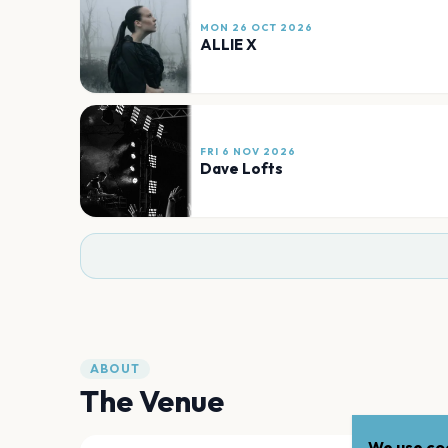
MON 26 OCT 2026
ALLIE X
FRI 6 NOV 2026
Dave Lofts
ABOUT
The Venue
We use coo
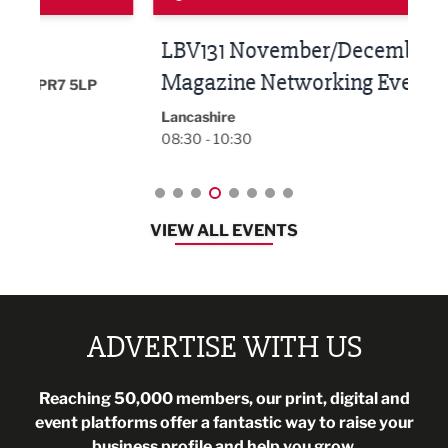
LBV131 November/December
Lan
Magazine Networking Event
LP
Burnl
12:00
Lancashire
08:30 - 10:30
VIEW ALL EVENTS
ADVERTISE WITH US
Reaching 50,000 members, our print, digital and
event platforms offer a fantastic way to raise your
business profile and help you grow.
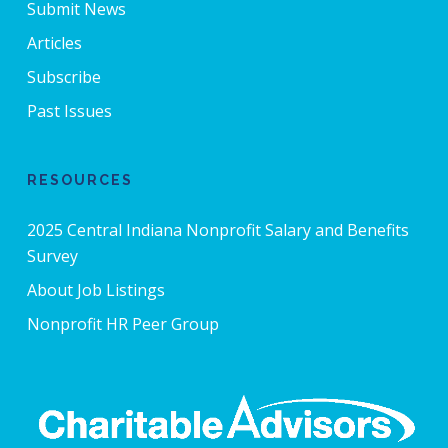
Submit News
Articles
Subscribe
Past Issues
RESOURCES
2025 Central Indiana Nonprofit Salary and Benefits
Survey
About Job Listings
Nonprofit HR Peer Group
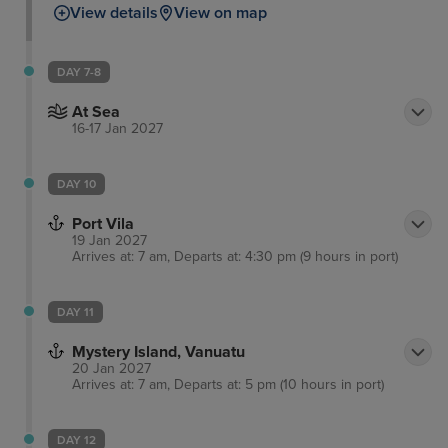
View details
View on map
DAY 7-8
At Sea
16-17 Jan 2027
DAY 10
Port Vila
19 Jan 2027
Arrives at: 7 am, Departs at: 4:30 pm (9 hours in port)
DAY 11
Mystery Island, Vanuatu
20 Jan 2027
Arrives at: 7 am, Departs at: 5 pm (10 hours in port)
DAY 12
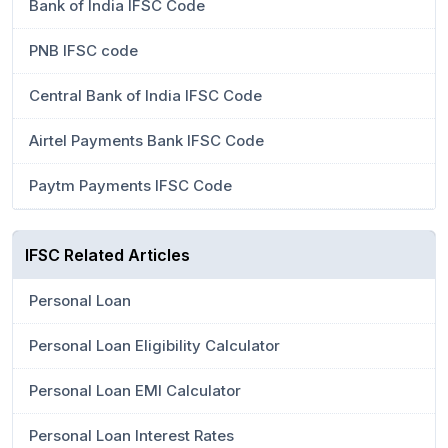
Bank of India IFSC Code
PNB IFSC code
Central Bank of India IFSC Code
Airtel Payments Bank IFSC Code
Paytm Payments IFSC Code
IFSC Related Articles
Personal Loan
Personal Loan Eligibility Calculator
Personal Loan EMI Calculator
Personal Loan Interest Rates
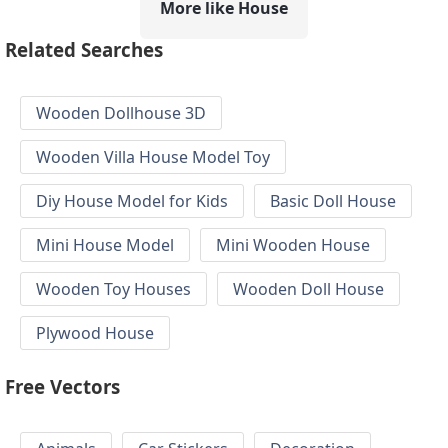
More like House
Related Searches
Wooden Dollhouse 3D
Wooden Villa House Model Toy
Diy House Model for Kids
Basic Doll House
Mini House Model
Mini Wooden House
Wooden Toy Houses
Wooden Doll House
Plywood House
Free Vectors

_Task requirements_: Show all lines in the records above that hold "Calculator".

_Expected output_:
Personal Loan Eligibility Calculator
Personal Loan EMI Calculator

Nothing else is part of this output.